Par courrier du 24 mars 2014, la CNBF a informé M. [Y] [I] du fait que, suite à une erreur d'imputation comptable, lui avait à tort été remboursée la somme de 8316 euros et a sollicité le paiement de la somme de 8353 euros, correspondante aux 8316 euros indûment payés et au solde des cotisations 2013 restant dues.
Par courrier du 4 juin 2014, M. [Y] [I], invoquant le caractère incompréhensible des fondements sur lesquels la somme de 8369 euros lui avait d'abord été demandée par la CNBF le 19 février 2014, puis, la somme de 8353 euros le 24 mars 2014, et soutenant être à jour de ses cotisations, s'est opposé au paiement des sommes réclamées ;
Par courrier du 18 septembre 2014, la CNBF a informé M. [Y] [I] du fait qu'elle détenait un titre exécutoire signé par M. le Président près la Cour d'appel, portant sur des cotisations impayées ainsi que toute autre somme figurant au débit de son compte, et l'invitait à régulariser sa situation avant signification et recouvrement. La situation de son compte faisait alors état de montants exigibles de 8959 euros et de montants libellés " prochain envoi huissier " de 6846 euros.
Par courrier du 3 octobre 2014, M. [Y] [I] a de nouveau fait part à la CNBF de son incompréhension.
Le 26 mars 2015, la CNBF a demandé à M. [Y] [I] de lui régler la somme de 9147 euros au titre de cotisations impayées pour les années 2008 à 2013.
Par courrier du 9 juillet 2015, la CNBF a sollicité auprès de M. [Y] [I] le règlement de la somme de 8316 euros sous huitaine.
Par courrier du 18 juillet 2016, M. [Y] [I] a de nouveau refusé de régler les sommes réclamées, indiquant s'être dûment acquitté de l'intégralité de ses cotisations.
Par courrier du 21 juillet 2016, la CNBF a fait parvenir à M. [Y] [I] le relevé de situation de son compte cotisations, faisant état d'un solde dû de 8369 euros.
Par courrier du 12 mars 2018, M. [Y] [I] s'est de nouveau opposé à une demande en paiement émanant de la CNBF et datée du 21 février 2018.
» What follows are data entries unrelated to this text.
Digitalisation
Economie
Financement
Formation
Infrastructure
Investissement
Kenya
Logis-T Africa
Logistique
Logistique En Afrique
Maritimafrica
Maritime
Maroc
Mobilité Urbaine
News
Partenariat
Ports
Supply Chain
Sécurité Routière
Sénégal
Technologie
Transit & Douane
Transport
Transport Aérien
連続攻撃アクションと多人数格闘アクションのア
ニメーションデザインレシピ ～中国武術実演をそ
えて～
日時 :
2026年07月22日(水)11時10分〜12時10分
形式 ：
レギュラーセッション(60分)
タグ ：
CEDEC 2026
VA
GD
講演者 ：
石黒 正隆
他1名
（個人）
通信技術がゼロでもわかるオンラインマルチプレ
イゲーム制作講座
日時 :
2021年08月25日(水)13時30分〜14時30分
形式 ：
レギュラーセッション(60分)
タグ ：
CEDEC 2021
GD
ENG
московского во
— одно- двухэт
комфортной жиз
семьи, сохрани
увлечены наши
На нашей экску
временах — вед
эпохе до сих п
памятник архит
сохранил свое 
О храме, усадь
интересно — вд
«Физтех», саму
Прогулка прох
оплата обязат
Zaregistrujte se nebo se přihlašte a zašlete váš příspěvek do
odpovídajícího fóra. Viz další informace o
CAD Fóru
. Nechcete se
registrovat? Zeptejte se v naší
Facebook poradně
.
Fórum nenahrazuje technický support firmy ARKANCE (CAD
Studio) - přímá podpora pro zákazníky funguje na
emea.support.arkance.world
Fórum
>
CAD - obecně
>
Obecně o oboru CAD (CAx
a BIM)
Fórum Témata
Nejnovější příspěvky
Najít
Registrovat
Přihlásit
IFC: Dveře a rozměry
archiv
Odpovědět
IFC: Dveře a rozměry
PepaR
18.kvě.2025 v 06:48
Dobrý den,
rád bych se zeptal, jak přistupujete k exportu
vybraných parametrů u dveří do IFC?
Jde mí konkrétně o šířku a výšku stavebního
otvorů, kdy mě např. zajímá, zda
Par acte du 16 janvier 2024, la CNBF a fait signifier à M. [Y] [I] un état exécutoire avec commandement de payer la somme en principal de 11 057,27 euros, majorations de retard incluses, comprenant la somme de 8 381 euros, due au titre de cotisations impayées, sur le fondement d'une ordonnance rendue par le premier président de la cour d'appel de Paris le 6 août 2014 rendant exécutoire le rôle des cotisations impayées au titre des années 2008 à 2013, d'un montant total de 6775 euros, à l'inclusion des majorations de retard.
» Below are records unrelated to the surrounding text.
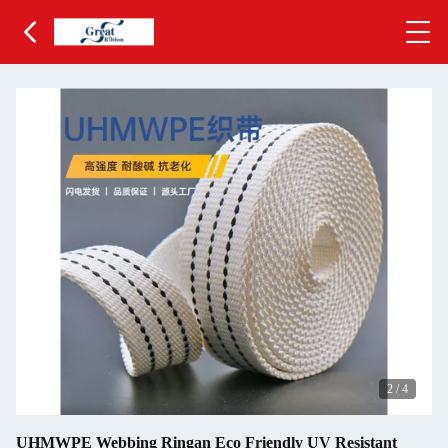
2
/
4
UHMWPE Webbing Ringan Eco Friendly UV Resistant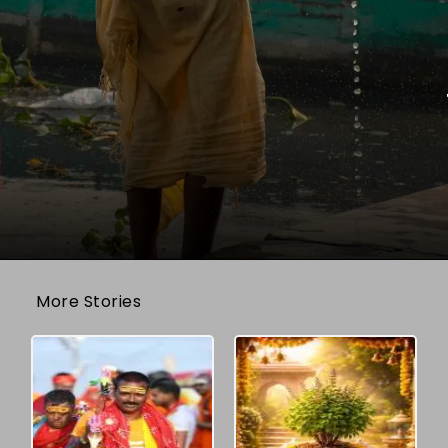
More Stories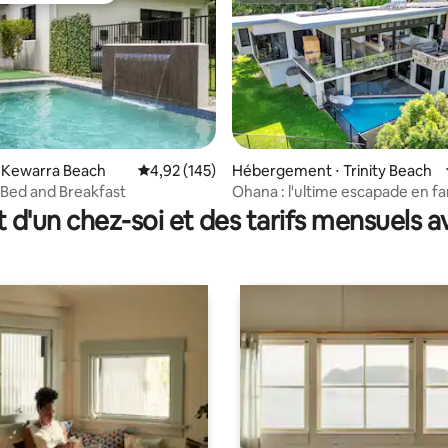
⋅ Kewarra Beach
Évaluation moyenne sur la base de 145 comme
4,92 (145)
Hébergement ⋅ Trinity Beach
e sur la base de 5 commentaires : 5 sur 5
l Bed and Breakfast
Ohana : l'ultime escapade en fa
t d'un chez-soi et des tarifs mensuels 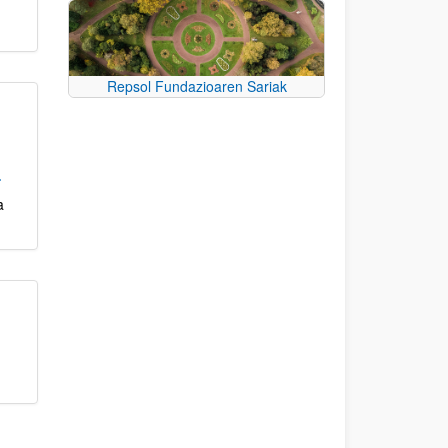
Repsol Fundazioaren Sariak
a
a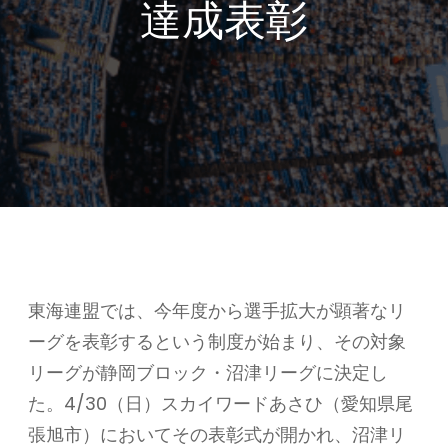
達成表彰
東海連盟では、今年度から選手拡大が顕著なリ
ーグを表彰するという制度が始まり、その対象
リーグが静岡ブロック・沼津リーグに決定し
た。4/30（日）スカイワードあさひ（愛知県尾
張旭市）においてその表彰式が開かれ、沼津リ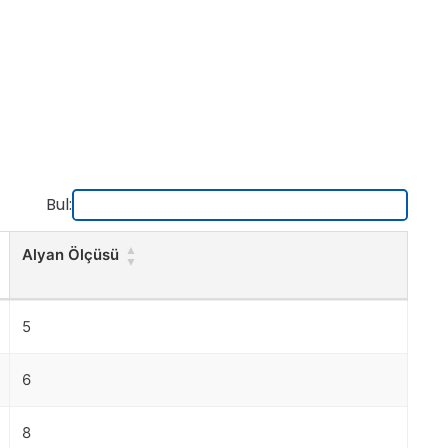
Bul:
Alyan Ölçüsü
Alyan Ölçüsü
5
6
8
Par acte de commissaire de justice en date du 29 janvier 2024, M. [Y] [I], formant opposition à titre exécutoire, a demandé au juge du tribunal judiciaire de Paris : - l'annulation du titre exécutoire rendu le 6 août 2014 par le Premier Président de la cour d'appel de Paris - l'annulation de l'acte de signification d'un état exécutoire avec commandement de payer du 16 janvier 2024, - l'infirmation de l'ordonnance exécutoire du 6 août 2014, - la condamnation de la CNBF au paiement de la somme de 1500 euros sur le fondement de l'article 700 du code de procédure civile, outre aux entiers dépens.
Au soutien de l'annulation de l'ordonnance émanant du Premier Président de la cour d'appel de Paris, il soutient qu'elle n'est pas revêtue de la formule exécutoire, qu'elle ne mentionne pas le nom de son auteur, et qu'elle n'est pas signée par le Premier Président.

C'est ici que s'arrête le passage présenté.